- **Task instructions**
Give back the lines below verbatim, omitting all pictures.

[Dataset entries]
::::::::

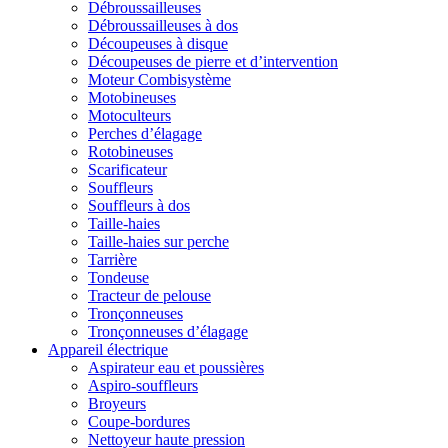
Débroussailleuses
Débroussailleuses à dos
Découpeuses à disque
Découpeuses de pierre et d’intervention
Moteur Combisystème
Motobineuses
Motoculteurs
Perches d’élagage
Rotobineuses
Scarificateur
Souffleurs
Souffleurs à dos
Taille-haies
Taille-haies sur perche
Tarrière
Tondeuse
Tracteur de pelouse
Tronçonneuses
Tronçonneuses d’élagage
Appareil électrique
Aspirateur eau et poussières
Aspiro-souffleurs
Broyeurs
Coupe-bordures
Nettoyeur haute pression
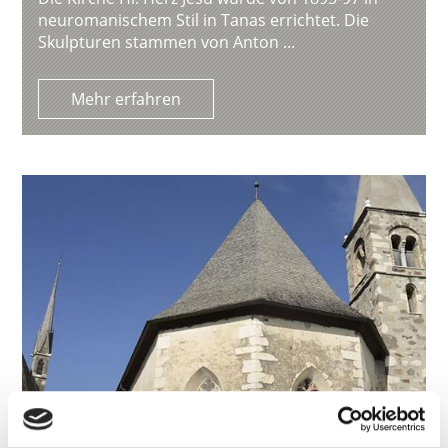
neuromanischem Stil in Tanas errichtet. Die
Skulpturen stammen von Anton ...
Mehr erfahren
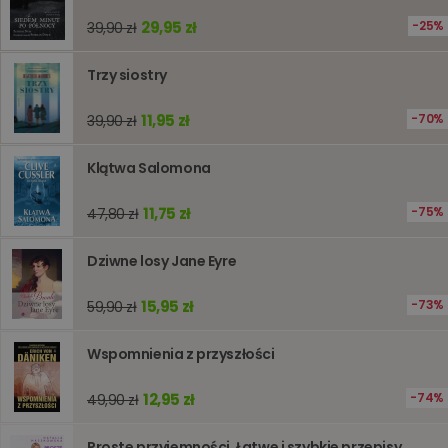
PHP. Jest
identyfik
29,95 zł
25%
39,90 zł
ogólneg
przeznac
używany
Trzy siostry
obsługi
zmiennyc
użytkown
11,95 zł
70%
39,90 zł
Zwykle je
liczba
generow
losowo,
Klątwa Salomona
jej użyc
być spec
dla witry
11,75 zł
75%
47,80 zł
dobrym
przykład
utrzymy
Dziwne losy Jane Eyre
statusu
zalogow
użytkow
między
15,95 zł
73%
59,90 zł
stronami
Wspomnienia z przyszłości
Dostawca
/
Okres
12,95 zł
74%
49,90 zł
Nazwa
Opis
Domena
przechowywania
_ga_Q25NFDH6D8
.www.oczytani.pl
1 miesiąc
Ten plik
Dostawca
/
Okres
Proste przyjemności. Łatwe i szybkie przepisy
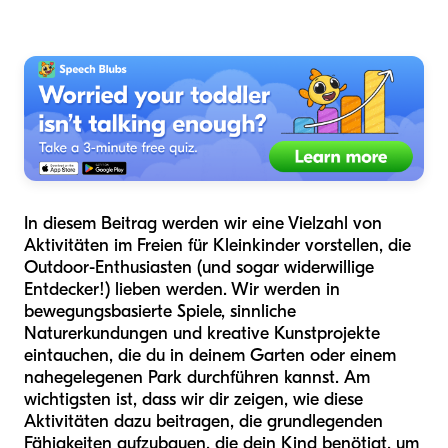
In diesem Beitrag werden wir eine Vielzahl von
Aktivitäten im Freien für Kleinkinder vorstellen, die
Outdoor-Enthusiasten (und sogar widerwillige
Entdecker!) lieben werden. Wir werden in
bewegungsbasierte Spiele, sinnliche
Naturerkundungen und kreative Kunstprojekte
eintauchen, die du in deinem Garten oder einem
nahegelegenen Park durchführen kannst. Am
wichtigsten ist, dass wir dir zeigen, wie diese
Aktivitäten dazu beitragen, die grundlegenden
Fähigkeiten aufzubauen, die dein Kind benötigt, um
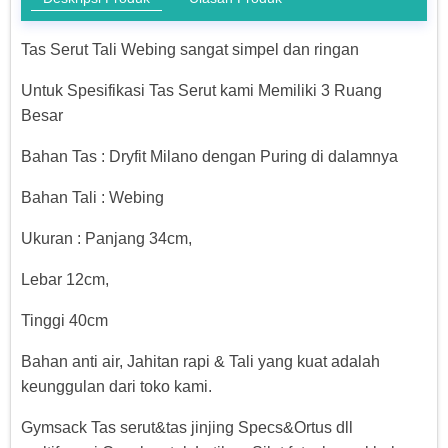
Tas Serut Tali Webing sangat simpel dan ringan
Untuk Spesifikasi Tas Serut kami Memiliki 3 Ruang
Besar
Bahan Tas : Dryfit Milano dengan Puring di dalamnya
Bahan Tali : Webing
Ukuran : Panjang 34cm,
Lebar 12cm,
Tinggi 40cm
Bahan anti air, Jahitan rapi & Tali yang kuat adalah
keunggulan dari toko kami.
Gymsack Tas serut&tas jinjing Specs&Ortus dll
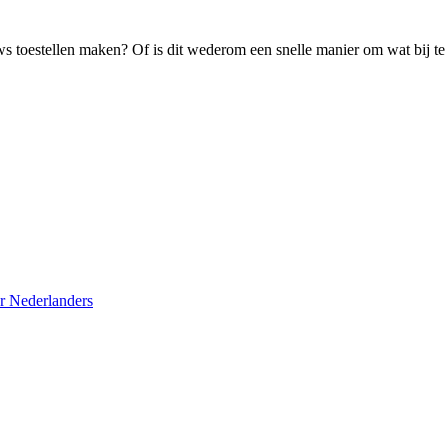
ws toestellen maken? Of is dit wederom een snelle manier om wat bij te
r Nederlanders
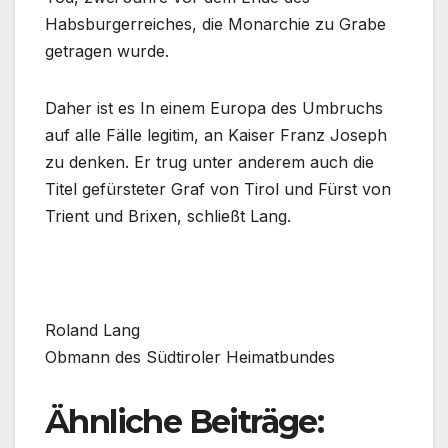
Habsburgerreiches, die Monarchie zu Grabe
getragen wurde.
Daher ist es In einem Europa des Umbruchs
auf alle Fälle legitim, an Kaiser Franz Joseph
zu denken. Er trug unter anderem auch die
Titel gefürsteter Graf von Tirol und Fürst von
Trient und Brixen, schließt Lang.
Roland Lang
Obmann des Südtiroler Heimatbundes
Ähnliche Beiträge:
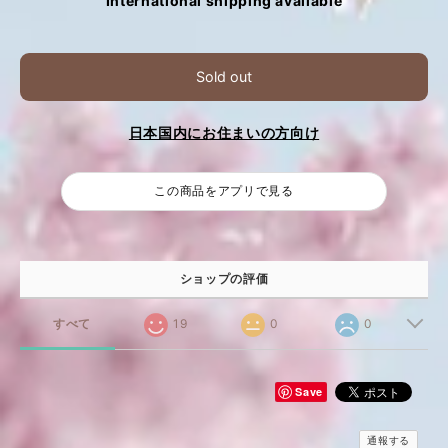
International shipping available
Sold out
日本国内にお住まいの方向け
この商品をアプリで見る
ショップの評価
すべて
19
0
0
Save
通報する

::::::::

- **Written reply**
Débroussailleuses
Débroussailleuses à dos
Découpeuses à disque
Découpeuses de pierre et d’intervention
Moteur Combisystème
Motobineuses
Motoculteurs
Perches d’élagage
Rotobineuses
Scarificateur
Souffleurs
Souffleurs à dos
Taille-haies
Taille-haies sur perche
Tarrière
Tondeuse
Tracteur de pelouse
Tronçonneuses
Tronçonneuses d’élagage
Appareil électrique
Aspirateur eau et poussières
Aspiro-souffleurs
Broyeurs
Coupe-bordures
Nettoyeur haute pression
neuromanischem Stil in Tanas errichtet. Die
Skulpturen stammen von Anton ...
Mehr erfahren
PHP. Jest
identyfik
29,95 zł
25%
39,90 zł
ogólneg
przeznac
używany
Trzy siostry
obsługi
zmiennyc
użytkown
11,95 zł
70%
39,90 zł
Zwykle je
liczba
generow
losowo,
Klątwa Salomona
jej użyc
być spec
dla witry
11,75 zł
75%
47,80 zł
dobrym
przykład
utrzymy
Dziwne losy Jane Eyre
statusu
zalogow
użytkow
między
15,95 zł
73%
59,90 zł
stronami
Wspomnienia z przyszłości
Dostawca
/
Okres
12,95 zł
74%
49,90 zł
Nazwa
Opis
Domena
przechowywania
_ga_Q25NFDH6D8
.www.oczytani.pl
1 miesiąc
Ten plik
Dostawca
/
Okres
Proste przyjemności. Łatwe i szybkie przepisy
In diesem Beitrag werden wir eine Vielzahl von
Aktivitäten im Freien für Kleinkinder vorstellen, die
Outdoor-Enthusiasten (und sogar widerwillige
Entdecker!) lieben werden. Wir werden in
bewegungsbasierte Spiele, sinnliche
Naturerkundungen und kreative Kunstprojekte
eintauchen, die du in deinem Garten oder einem
nahegelegenen Park durchführen kannst. Am
wichtigsten ist, dass wir dir zeigen, wie diese
Aktivitäten dazu beitragen, die grundlegenden
Fähigkeiten aufzubauen, die dein Kind benötigt, um
Tas Serut Tali Webing sangat simpel dan ringan
Untuk Spesifikasi Tas Serut kami Memiliki 3 Ruang
Besar
Bahan Tas : Dryfit Milano dengan Puring di dalamnya
Bahan Tali : Webing
Ukuran : Panjang 34cm,
Lebar 12cm,
Tinggi 40cm
Bahan anti air, Jahitan rapi & Tali yang kuat adalah
keunggulan dari toko kami.
Gymsack Tas serut&tas jinjing Specs&Ortus dll
ws toestellen maken? Of is dit wederom een snelle manier om wat bij te
r Nederlanders
Habsburgerreiches, die Monarchie zu Grabe
getragen wurde.
Daher ist es In einem Europa des Umbruchs
auf alle Fälle legitim, an Kaiser Franz Joseph
zu denken. Er trug unter anderem auch die
Titel gefürsteter Graf von Tirol und Fürst von
Trient und Brixen, schließt Lang.
Roland Lang
Obmann des Südtiroler Heimatbundes
Ähnliche Beiträge:
International shipping available
Sold out
日本国内にお住まいの方向け
この商品をアプリで見る
ショップの評価
すべて
19
0
0
Save
通報する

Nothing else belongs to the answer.